American Academy of Pediatrics
RECOMMENDATIONS
Cord blood transplantation has been shown to be curative in patients with a variety of serious diseases. Physicians should be familiar with the rationale for cord blood banking and with the types of cord blood–banking programs available. Physicians consulted by prospective parents about cord blood banking can provide the following information:
1)Cord blood donation should be discouraged when cord blood stored in a bank is to be directed for later personal or family use, because most conditions that might be helped by cord blood stem cells already exist in the infant’s cord blood (ie, premalignant changes in stem cells). Physicians should be aware of the unsubstantiated claims of private cord blood banks made to future parents that promise to insure infants or family members against serious illnesses in the future by use of the stem cells contained in cord blood. Although not standard of care, directed cord blood banking should be encouraged when there is knowledge of a full sibling in the family with a medical condition (malignant or genetic) that could potentially benefit from cord blood transplantation.
2. Cord blood donation should be encouraged when the cord blood is stored in a bank for public use. Parents should recognize that genetic (e.g. chromosomal abnormalities) and infectious disease testing is performed on the cord blood and that if abnormalities are identified, they will be notified. Parents should also be informed that the cord blood banked in a public program may not be accessible for future private use.
3. Because there are no scientific data at the present time to support autologous cord blood banking and given the difficulty of making an accurate estimate of the need for autologous transplantation and the ready availability of allogeneic transplantation, private storage of cord blood as “biological insurance” should be discouraged. Cord blood banks should comply with national accreditation standards developed by the Foundation for the Accreditation of Cellular Therapy (FACT), the US Food and Drug Administration (FDA), the Federal Trade Commission, and similar state agencies. At a minimum, physicians involved in procurement of cord blood should be aware of cord blood collection, processing, and storage procedures as shown in Table 2.
Institutions or organizations (private or public) involved in cord blood banking should consider the following recommendations:
1. Cord blood–banking recruitment practices should be developed with an awareness of the possible emotional vulnerability of pregnant women and their families and friends. Efforts should be made to minimize the effect of this vulnerability on cord blood– banking decisions.

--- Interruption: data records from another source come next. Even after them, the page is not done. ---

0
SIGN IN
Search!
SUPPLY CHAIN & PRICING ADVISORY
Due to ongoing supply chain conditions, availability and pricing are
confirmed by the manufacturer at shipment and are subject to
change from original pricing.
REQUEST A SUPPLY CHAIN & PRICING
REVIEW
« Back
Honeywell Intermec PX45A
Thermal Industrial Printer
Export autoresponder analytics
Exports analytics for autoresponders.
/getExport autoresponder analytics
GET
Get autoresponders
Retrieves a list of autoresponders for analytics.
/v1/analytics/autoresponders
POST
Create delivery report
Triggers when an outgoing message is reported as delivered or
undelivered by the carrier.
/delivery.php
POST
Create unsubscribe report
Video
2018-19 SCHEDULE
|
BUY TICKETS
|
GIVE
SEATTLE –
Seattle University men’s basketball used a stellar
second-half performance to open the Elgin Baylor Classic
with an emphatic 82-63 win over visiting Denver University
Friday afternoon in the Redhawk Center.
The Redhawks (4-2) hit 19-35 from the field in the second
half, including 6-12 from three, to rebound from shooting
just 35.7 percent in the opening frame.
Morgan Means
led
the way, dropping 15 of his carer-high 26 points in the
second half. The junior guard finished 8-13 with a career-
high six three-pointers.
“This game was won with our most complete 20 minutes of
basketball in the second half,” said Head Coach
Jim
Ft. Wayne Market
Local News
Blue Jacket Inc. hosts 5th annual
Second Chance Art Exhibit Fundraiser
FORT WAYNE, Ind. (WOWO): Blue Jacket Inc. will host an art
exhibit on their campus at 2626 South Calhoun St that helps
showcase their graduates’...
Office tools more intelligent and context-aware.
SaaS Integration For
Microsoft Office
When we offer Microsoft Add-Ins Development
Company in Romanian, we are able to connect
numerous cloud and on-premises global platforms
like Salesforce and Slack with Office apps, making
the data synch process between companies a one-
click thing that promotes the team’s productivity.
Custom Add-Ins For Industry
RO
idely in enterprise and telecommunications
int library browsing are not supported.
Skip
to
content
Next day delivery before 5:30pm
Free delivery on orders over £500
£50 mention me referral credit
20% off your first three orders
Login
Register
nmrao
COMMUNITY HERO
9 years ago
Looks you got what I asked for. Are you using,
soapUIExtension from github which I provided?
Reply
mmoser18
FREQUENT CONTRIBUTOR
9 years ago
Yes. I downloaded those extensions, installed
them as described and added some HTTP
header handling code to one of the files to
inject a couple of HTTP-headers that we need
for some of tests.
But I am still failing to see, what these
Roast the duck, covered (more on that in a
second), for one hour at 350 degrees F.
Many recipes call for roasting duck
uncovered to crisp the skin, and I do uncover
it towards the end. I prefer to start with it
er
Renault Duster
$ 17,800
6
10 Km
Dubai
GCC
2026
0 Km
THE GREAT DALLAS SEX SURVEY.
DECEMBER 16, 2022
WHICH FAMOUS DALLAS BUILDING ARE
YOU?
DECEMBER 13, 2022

2. Accurate information about the potential benefits and limitations of allogeneic and autologous cord blood banking and transplantation should be provided. Parents should be informed that autologous cord blood would not be used as a stem cell source if the donor developed leukemia later in life. Parents should recognize that there are no scientific data to support the claim that autologous cord blood is a tissue source proven to be of value for regenerative medical purposes. The current standard uses of cord blood transplantation are listed in Table 1.

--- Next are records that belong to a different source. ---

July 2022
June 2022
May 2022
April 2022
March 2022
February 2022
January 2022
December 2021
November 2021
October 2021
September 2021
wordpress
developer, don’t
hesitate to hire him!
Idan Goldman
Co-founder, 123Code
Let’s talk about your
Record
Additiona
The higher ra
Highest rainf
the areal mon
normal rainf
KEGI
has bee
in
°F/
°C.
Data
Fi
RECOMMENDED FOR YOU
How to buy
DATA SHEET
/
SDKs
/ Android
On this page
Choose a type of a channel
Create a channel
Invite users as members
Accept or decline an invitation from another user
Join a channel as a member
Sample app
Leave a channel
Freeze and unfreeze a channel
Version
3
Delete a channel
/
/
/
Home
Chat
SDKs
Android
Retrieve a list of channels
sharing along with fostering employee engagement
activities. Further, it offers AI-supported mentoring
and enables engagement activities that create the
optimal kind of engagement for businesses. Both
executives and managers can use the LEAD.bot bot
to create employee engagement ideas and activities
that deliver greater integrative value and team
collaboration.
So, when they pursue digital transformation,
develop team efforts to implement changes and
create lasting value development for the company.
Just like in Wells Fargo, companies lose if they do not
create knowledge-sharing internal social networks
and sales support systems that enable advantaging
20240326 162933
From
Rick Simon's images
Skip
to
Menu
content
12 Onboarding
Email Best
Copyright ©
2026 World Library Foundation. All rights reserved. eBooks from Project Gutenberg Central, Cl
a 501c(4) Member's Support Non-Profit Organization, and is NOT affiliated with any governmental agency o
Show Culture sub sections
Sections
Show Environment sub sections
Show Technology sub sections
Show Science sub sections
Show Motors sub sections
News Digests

3. A policy should be developed by cord blood banks regarding disclosing to the parents any abnormal findings in the harvested blood.
4. Specific permission for maintaining demographic medical information should be obtained, and the potential risks of breaches of confidentiality should be disclosed.
5. Written permission for obtaining cord blood should be obtained before onset of active labor.
6. If the cord blood bank is conducting research, an institutional review board must review and approve recruitment strategies and consent forms.
7. Cord blood collection should not be performed in complicated deliveries. The cord blood stem cell–collection program should not alter routine practice for the timing of umbilical cord clamping.
8. Regulatory agencies (e.g. FDA, Federal Trade Commission, and state equivalents of these federal agencies) are encouraged to have an active role in providing oversight of the cord blood program. All cord blood–banking programs should comply with FACT or equivalent accreditation standards.
9. Physicians or other professionals who recruit pregnant women and their families for for-profit placental cord blood stem cell banking should disclose any financial interest or other potential conflict of interest they have in the procedure to their patients.
10. Professionals affiliated with institutions or organizations that promote for-profit placental blood stem cell banking should make annual financial-disclosure and potential-conflicts-of-interest statements to an appropriate institutional review committee that possesses oversight authority.
11. Targeted efforts should be made to recruit underserved minorities (black, Hispanic, American Indian/Alaska Native individuals) in public cord blood– banking programs to extend to them potential treatments afforded other segments of society.